I need an easy-to-use photoshop type software to make one picture

I want to make a single greeting card with a person’s face superimposed on another picture.

I don’t know anything about any graphics software, don’t want to spend weeks learning to use photoshop, and don’t want to pay for it, either.

There must be a free, easy-to-use program out there. What do you recommend?

Details:
I want to take a jpg picture of an egg.
And put a jpg picture of a person’s face on it.
(an egghead! Get it? huh? huh? huh? Really funny, it is. Trust me.)

So I need to crop the pic fairly precisely, and scale the pic to match the egg.
Is this possible?
To download something ,learn to use it, and make my photo—All in an evening, while having fun and not getting frustrated?

Professional quality not expected… Neither in my photo, nor in the recipient’s sense of humor. :slight_smile:

Gimp is free. Can’t judge how easy it is to use- depends what you are used to- but there are a bunch of video tutorials online, including on loading pictures into different layers, masking and blending them.

If it doesn’t need to be highly precise, then it would be trivially easy (and take 10 seconds or less) on virtually any photo editor that exists. Try any of these for Windows or any of these for Android.

And it’ll probably be funnier if it isn’t very well done.

GIMP is one of the better image editors out there, but in my experience it has a bit of a learning curve. Once you figure it out it’s pretty powerful.

I personally would recommend Paint.Net. This is not the Microsoft paint that comes with Windows, but it is free. My personal take on it is that GIMP is more powerful, but Paint.Net is much more intuitive and user-friendly.

To superimpose an image in Paint.Net, just open one of the images up, then save it under a new file name so that you don’t end up permanently overwriting it when you’re done fiddling with it. Now create a new layer, and set that new layer’s properties to Multiply, and then open up the second image and copy/paste it onto the new layer. You can resize it, etc. to fit exactly how you want over the first image. You can also play around with the brightness/contrast and other things of the superimposed image, which might be necessary depending on what your two source pictures are. Once you have it the way you want it, merge the layer down, and save your new image, and you’re done.

Alternately, instead of setting the new layer to Multiply, you can leave it as Normal, but then you’ll have to carefully crop around the photo you want to overlay since it will completely obscure anything that the photo covers. Which way is better depends on exactly what each photo looks like.

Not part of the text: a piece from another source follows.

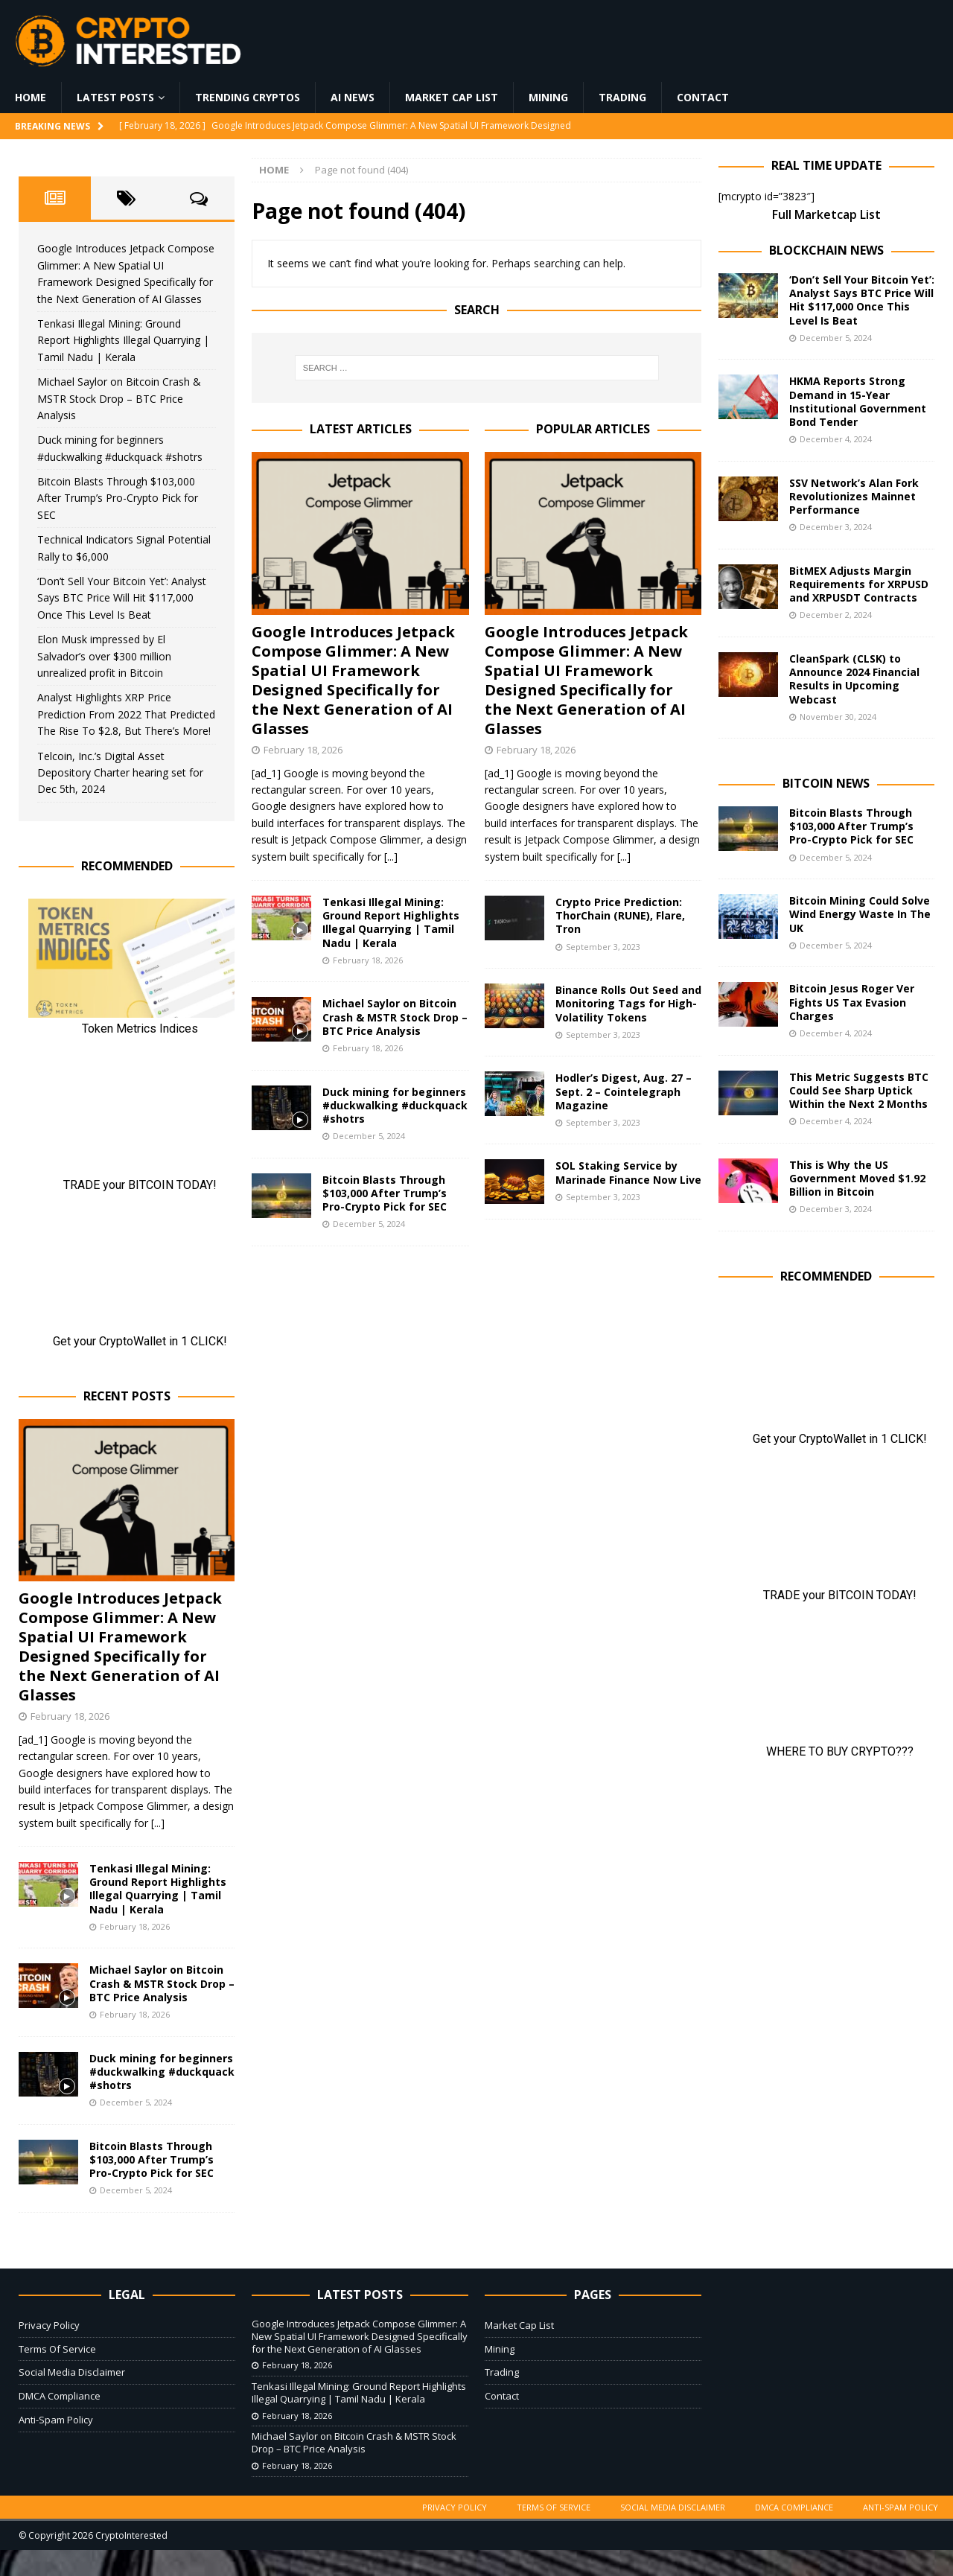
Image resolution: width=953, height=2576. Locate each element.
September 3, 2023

See, you just described a needlessly complicated way to do it. How to do it in a windows photo editor:
1.) Open the two photos.
2.) Choose the “lasso” tool and draw around the part you want to copy in the first photo.
3.) Choose “copy.”
4.) Touch the second photo (to make it the one being worked on.)
5.) Choose “paste.”
6.) Position cut-out.
7.) Save image.

10 seconds or less. Really. (If you aren’t trying to be ultra precise.)

(Android apps are different and more clumsy to work with more than one image at a time–you are better off with Windows programs.)

(Of course, if you need to resize anything, that does need extra steps.)
For basic stuff, I still use Paintshop Pro 4.12 from a bazillion years ago. I ain’t saying what to do with the Google links…

If you want someone to do it for you (for free), send me a PM.

Here is a large list of alternatives to Photoshop:
https://alternativeto.net/software/adobe-photoshop/

I’ll be happy to do it as well. Let me know.

Here’s a post that has some steps for an even more realistic face swap with Paint.Net. Simple lasso/copy/paste is fine for quick work, but it will be very obvious. With very little graphic skill, I was able to create a realistic picture in 20 minutes.

Note that it requires some free plug-ins you can download from here. I highly recommend these to anyone who uses Paint.Net.

The above method is more complicated, but not “needlessly.” If you want a picture that actually looks like an egg with a face, you need to use some feathering and layer merges beyond copy/paste. If you want a picture that looks like a cut-out face pasted onto an egg, then your method is fine.

It is when you want to do it “all in an evening, while having fun and not getting frustrated” and “professional quality not expected.”

I was going to suggest finding someone to do it on Fiverr which would seem to cost very little. But since you’ve had two offers to do it for free in this thread, that approach would seem redundant. :slight_smile:

I’ll leave the suggestion in case it’s useful to some future doper.

Everyone seems to be assuming the OP is using a Windows OS environment (or a cell phone?). On the offchance that someone reading this, either now or in the future, has a similar question or situation but is using MacOS, I recommend GraphicConverter. (You’ll never use Photos/iPhoto or Preview again).